Once Atlas 14 data is imported, HydraLink performs a least-squares optimization to fit the E, B, D coefficients to the depth-duration-frequency data for each return period. The fit quality is reported as:

R² — Coefficient of determination (goodness of fit)
Max % Error — Maximum percent deviation between the fitted curve and the Atlas 14 data points

This allows the engineer to evaluate whether the fitted IDF curve adequately represents the Atlas 14 data for the project location.

4. Develop E, B, D from User-Entered Intensity Data

You can also enter intensity-duration data points manually (from local rainfall studies, gauge records, or other sources) and have HydraLink fit the E, B, D coefficients to your custom data. This is useful when working with non-NOAA rainfall sources or site-specific rainfall records.

Atlas 14 Interpolation Modes

When using NOAA Atlas 14 data directly (without IDF curve fitting), HydraLink must interpolate between the discrete duration data points to determine rainfall depth or intensity at any arbitrary duration. Two interpolation modes are available:

Log-Log Interpolation (Default)

Performs interpolation in log-transformed space (both duration and depth are log-transformed before interpolation). This produces a more accurate curve fit of Atlas 14 data because depth-duration-frequency relationships are approximately linear on a log-log scale. Log-log interpolation generally provides better results, particularly for shorter durations where the intensity curve has more curvature.

Linear Interpolation

Performs standard linear interpolation between adjacent Atlas 14 data points in arithmetic space. While simpler, this may not follow the natural curvature of the DDF relationship as closely as log-log interpolation, especially between widely spaced duration intervals.

The interpolation mode is set in Project Settings and applies to all Atlas 14 lookups in the project.

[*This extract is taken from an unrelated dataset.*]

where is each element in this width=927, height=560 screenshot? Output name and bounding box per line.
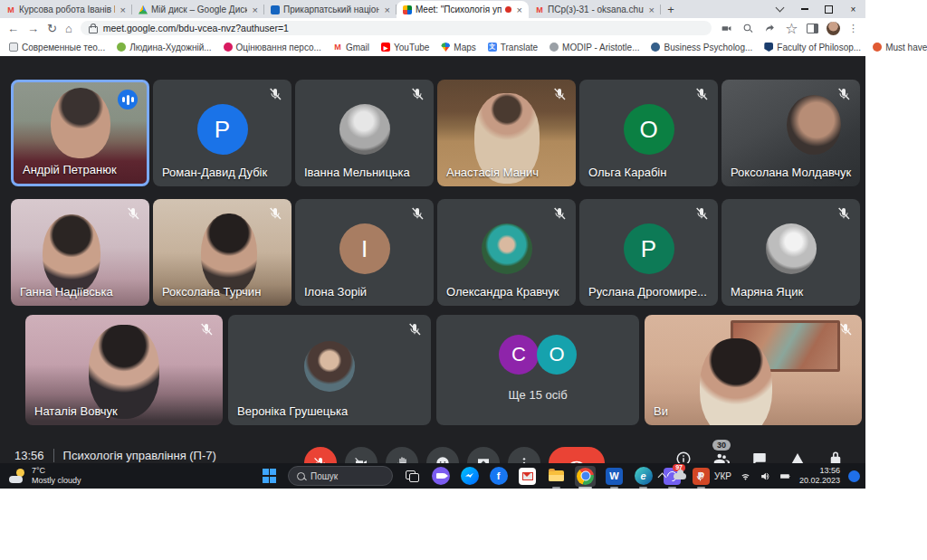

The engineer should select the interpolation method based on local practice and judgment regarding the accuracy needed for the project.

How Rainfall Intensity is Resolved

For the Rational Method and Modified Rational Method, HydraLink resolves rainfall intensity using the following priority order:

IDF Curve Coefficients (e, b, d) — If IDF coefficients exist for the return period (either auto-fitted from NOAA Atlas 14 intensity data or entered manually), the IDF equation i = b / (Tc + d)^e is evaluated at T_c. This takes highest priority.
NOAA Atlas 14 Direct Interpolation — If IDF coefficients are not available but Atlas 14 data is loaded, intensity is interpolated directly from the NOAA Atlas 14 intensity-duration-frequency data (log-log or linear interpolation).
Fallback — Total storm depth / storm duration. This is a rough approximation and should be avoided for final design.

All Rational Method calculations ultimately use one of these intensity sources. The storm distribution type (Type I, II, III, etc.) and the alternating block hyetograph are used for Unit Hydrograph analysis, not for the Rational Method. The Rational Method evaluates intensity at a single point (duration = T_c) using the IDF curve or one of the other sources above.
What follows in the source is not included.